# TASK DIRECTIONS
Repeat the records below exactly, line for line.
--- TASK MATERIAL Enclosed Below ---
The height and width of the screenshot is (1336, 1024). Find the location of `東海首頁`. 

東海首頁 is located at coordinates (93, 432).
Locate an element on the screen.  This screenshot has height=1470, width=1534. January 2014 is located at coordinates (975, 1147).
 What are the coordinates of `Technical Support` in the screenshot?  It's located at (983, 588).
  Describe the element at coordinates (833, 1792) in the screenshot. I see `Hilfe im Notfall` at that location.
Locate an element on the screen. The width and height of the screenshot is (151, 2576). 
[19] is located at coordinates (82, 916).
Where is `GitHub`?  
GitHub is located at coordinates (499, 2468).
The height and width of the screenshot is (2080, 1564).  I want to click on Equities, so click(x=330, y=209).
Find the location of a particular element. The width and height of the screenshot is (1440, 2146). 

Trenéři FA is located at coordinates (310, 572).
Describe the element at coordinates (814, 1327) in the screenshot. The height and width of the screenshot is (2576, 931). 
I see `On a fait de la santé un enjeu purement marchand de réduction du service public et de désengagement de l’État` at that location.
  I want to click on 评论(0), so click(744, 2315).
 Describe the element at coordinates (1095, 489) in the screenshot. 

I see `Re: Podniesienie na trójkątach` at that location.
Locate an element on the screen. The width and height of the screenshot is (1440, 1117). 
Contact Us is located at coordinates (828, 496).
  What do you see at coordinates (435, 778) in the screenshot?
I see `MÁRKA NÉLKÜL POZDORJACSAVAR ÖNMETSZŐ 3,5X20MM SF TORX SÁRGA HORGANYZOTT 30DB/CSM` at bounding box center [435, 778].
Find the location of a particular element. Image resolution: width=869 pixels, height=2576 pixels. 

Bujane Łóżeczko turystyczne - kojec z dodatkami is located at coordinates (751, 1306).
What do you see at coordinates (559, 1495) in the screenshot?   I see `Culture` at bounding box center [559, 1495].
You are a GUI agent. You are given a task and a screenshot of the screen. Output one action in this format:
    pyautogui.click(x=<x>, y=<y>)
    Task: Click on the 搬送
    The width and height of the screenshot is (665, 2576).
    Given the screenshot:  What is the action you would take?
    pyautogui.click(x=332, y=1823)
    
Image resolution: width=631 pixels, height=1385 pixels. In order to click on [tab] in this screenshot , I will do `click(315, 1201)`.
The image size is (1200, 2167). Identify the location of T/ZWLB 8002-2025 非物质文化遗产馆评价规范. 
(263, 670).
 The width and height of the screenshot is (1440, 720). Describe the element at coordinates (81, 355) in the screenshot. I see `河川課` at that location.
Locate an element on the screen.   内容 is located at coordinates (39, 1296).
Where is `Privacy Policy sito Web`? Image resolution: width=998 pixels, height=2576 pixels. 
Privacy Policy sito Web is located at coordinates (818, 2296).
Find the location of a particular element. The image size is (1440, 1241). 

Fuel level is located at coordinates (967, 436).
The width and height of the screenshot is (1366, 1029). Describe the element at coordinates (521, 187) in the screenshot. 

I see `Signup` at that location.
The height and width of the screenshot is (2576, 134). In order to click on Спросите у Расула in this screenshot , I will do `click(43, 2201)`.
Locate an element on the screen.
--- End of Enclosed TASK MATERIAL ---
# RESULT OF THIS EXERCISE
The height and width of the screenshot is (1336, 1024). Find the location of `東海首頁`. 

東海首頁 is located at coordinates (93, 432).
Locate an element on the screen.  This screenshot has height=1470, width=1534. January 2014 is located at coordinates (975, 1147).
 What are the coordinates of `Technical Support` in the screenshot?  It's located at (983, 588).
  Describe the element at coordinates (833, 1792) in the screenshot. I see `Hilfe im Notfall` at that location.
Locate an element on the screen. The width and height of the screenshot is (151, 2576). 
[19] is located at coordinates (82, 916).
Where is `GitHub`?  
GitHub is located at coordinates (499, 2468).
The height and width of the screenshot is (2080, 1564).  I want to click on Equities, so click(x=330, y=209).
Find the location of a particular element. The width and height of the screenshot is (1440, 2146). 

Trenéři FA is located at coordinates (310, 572).
Describe the element at coordinates (814, 1327) in the screenshot. The height and width of the screenshot is (2576, 931). 
I see `On a fait de la santé un enjeu purement marchand de réduction du service public et de désengagement de l’État` at that location.
  I want to click on 评论(0), so click(744, 2315).
 Describe the element at coordinates (1095, 489) in the screenshot. 

I see `Re: Podniesienie na trójkątach` at that location.
Locate an element on the screen. The width and height of the screenshot is (1440, 1117). 
Contact Us is located at coordinates (828, 496).
  What do you see at coordinates (435, 778) in the screenshot?
I see `MÁRKA NÉLKÜL POZDORJACSAVAR ÖNMETSZŐ 3,5X20MM SF TORX SÁRGA HORGANYZOTT 30DB/CSM` at bounding box center [435, 778].
Find the location of a particular element. Image resolution: width=869 pixels, height=2576 pixels. 

Bujane Łóżeczko turystyczne - kojec z dodatkami is located at coordinates (751, 1306).
What do you see at coordinates (559, 1495) in the screenshot?   I see `Culture` at bounding box center [559, 1495].
You are a GUI agent. You are given a task and a screenshot of the screen. Output one action in this format:
    pyautogui.click(x=<x>, y=<y>)
    Task: Click on the 搬送
    The width and height of the screenshot is (665, 2576).
    Given the screenshot:  What is the action you would take?
    pyautogui.click(x=332, y=1823)
    
Image resolution: width=631 pixels, height=1385 pixels. In order to click on [tab] in this screenshot , I will do `click(315, 1201)`.
The image size is (1200, 2167). Identify the location of T/ZWLB 8002-2025 非物质文化遗产馆评价规范. 
(263, 670).
 The width and height of the screenshot is (1440, 720). Describe the element at coordinates (81, 355) in the screenshot. I see `河川課` at that location.
Locate an element on the screen.   内容 is located at coordinates (39, 1296).
Where is `Privacy Policy sito Web`? Image resolution: width=998 pixels, height=2576 pixels. 
Privacy Policy sito Web is located at coordinates (818, 2296).
Find the location of a particular element. The image size is (1440, 1241). 

Fuel level is located at coordinates (967, 436).
The width and height of the screenshot is (1366, 1029). Describe the element at coordinates (521, 187) in the screenshot. 

I see `Signup` at that location.
The height and width of the screenshot is (2576, 134). In order to click on Спросите у Расула in this screenshot , I will do `click(43, 2201)`.
Locate an element on the screen.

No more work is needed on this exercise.